スピッツァーによって捉えられた荒れ狂う星たちのゆりかご

【2004年1月27日 Spitzer Press Releases

NASAの赤外線宇宙望遠鏡スピッツァーが、南天の大マゼラン雲にある散光星雲・タランチュラ星雲(NGC 2070)の赤ちゃん星たちを取り囲んでいる輝くちりのようすを捉えた。これによって、活動的な星形成領域の内側で何が起きているか詳細に見ることができる。

(タランチュラ星雲NGC 2070の画像)

タランチュラ星雲NGC 2070(提供:NASA/JPL-Caltech、謝辞:B. Brandl (Cornell & University of Leiden))

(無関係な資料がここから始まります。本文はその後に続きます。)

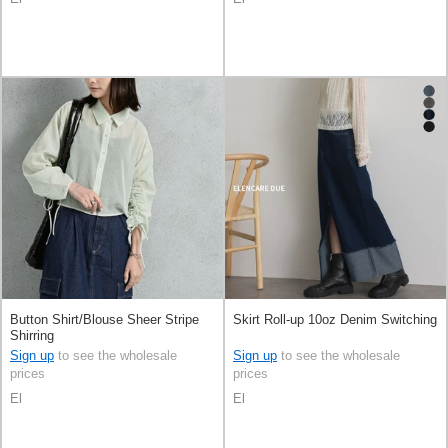
Button Shirt/Blouse Sheer Stripe
Skirt Roll-up 10oz Denim Switching
Shirring
Sign up
to see the wholesale
Sign up
to see the wholesale
prices
prices
El
El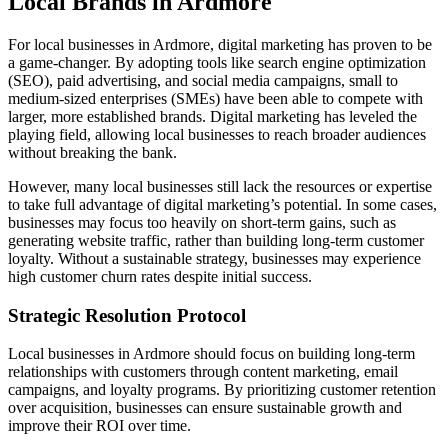
Local Brands in Ardmore
For local businesses in Ardmore, digital marketing has proven to be
a game-changer. By adopting tools like search engine optimization
(SEO), paid advertising, and social media campaigns, small to
medium-sized enterprises (SMEs) have been able to compete with
larger, more established brands. Digital marketing has leveled the
playing field, allowing local businesses to reach broader audiences
without breaking the bank.
However, many local businesses still lack the resources or expertise
to take full advantage of digital marketing’s potential. In some cases,
businesses may focus too heavily on short-term gains, such as
generating website traffic, rather than building long-term customer
loyalty. Without a sustainable strategy, businesses may experience
high customer churn rates despite initial success.
Strategic Resolution Protocol
Local businesses in Ardmore should focus on building long-term
relationships with customers through content marketing, email
campaigns, and loyalty programs. By prioritizing customer retention
over acquisition, businesses can ensure sustainable growth and
improve their ROI over time.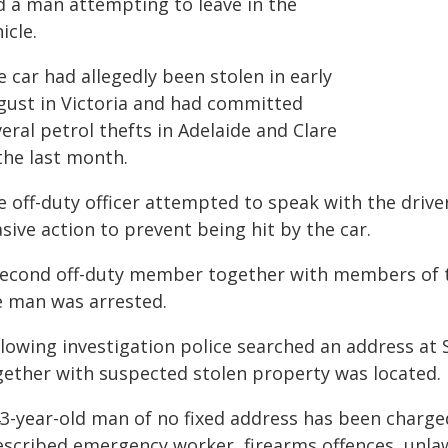
d a man attempting to leave in the
icle.
 car had allegedly been stolen in early
gust in Victoria and had committed
eral petrol thefts in Adelaide and Clare
the last month.
e off-duty officer attempted to speak with the driv
sive action to prevent being hit by the car.
second off-duty member together with members of th
e man was arrested.
llowing investigation police searched an address at
gether with suspected stolen property was located.
43-year-old man of no fixed address has been charged
escribed emergency worker, firearms offences, unla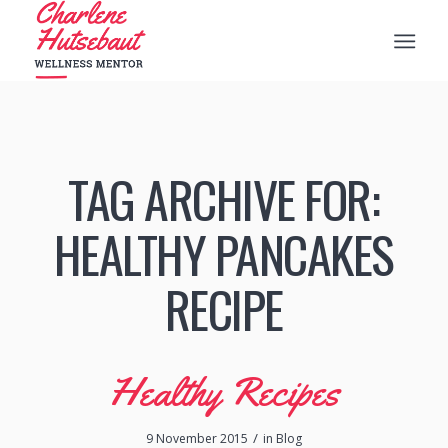
TAG ARCHIVE FOR:
HEALTHY PANCAKES
RECIPE
Healthy Recipes
/
9 November 2015
in
Blog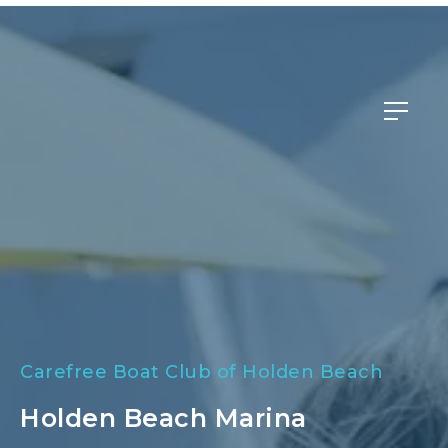
Member Login
Carefree Boat Club of Holden Beach
Holden Beach Marina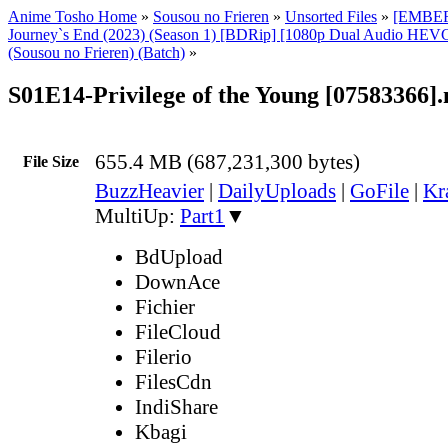
Anime Tosho Home
»
Sousou no Frieren
»
Unsorted Files
»
[EMBER]
Journey`s End (2023) (Season 1) [BDRip] [1080p Dual Audio HEVC
(Sousou no Frieren) (Batch)
»
S01E14-Privilege of the Young [07583366]
655.4 MB (687,231,300 bytes)
File Size
BuzzHeavier
|
DailyUploads
|
GoFile
|
Kr
MultiUp:
Part1
▼
BdUpload
DownAce
Fichier
FileCloud
Filerio
FilesCdn
IndiShare
Kbagi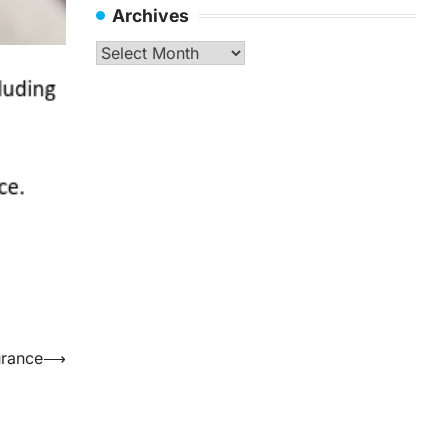
Archives
Archives
urance
⟶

この輝くガスとちりからできた雲は、われわれの銀河系や大マゼラン雲などの銀河を含む局部銀河群にの中で、もっとも活発に星の形成が進んでいる領域である。タランチュラ星雲はわれわれの銀河系以外の場所で肉眼で見ることのできる唯一の星雲で、質量が太陽の100倍を越えるような大きな星々も存在している。

これまで、他の望遠鏡による観測でも、蜘蛛の足のようなフィラメント構造(タランチュラ星雲という名の由来)や無数の星がちりばめられた部分が明らかになっていた。しかしスピッツァーは、若い星々を取り囲むちりのポケットを完璧に見通し、この巨大な星のゆりかごや内部に隠されていた星などを初めて観測したのだ。さらに、中心部の星からの強烈な放射によってちりが吹き飛ばされてできた、星の周りに広がる空洞のような穴まで詳細に捉えられている。

今後この領域の研究がすすめば、太陽のような星も含む一般的な星の形成についての理解が進むそうだ。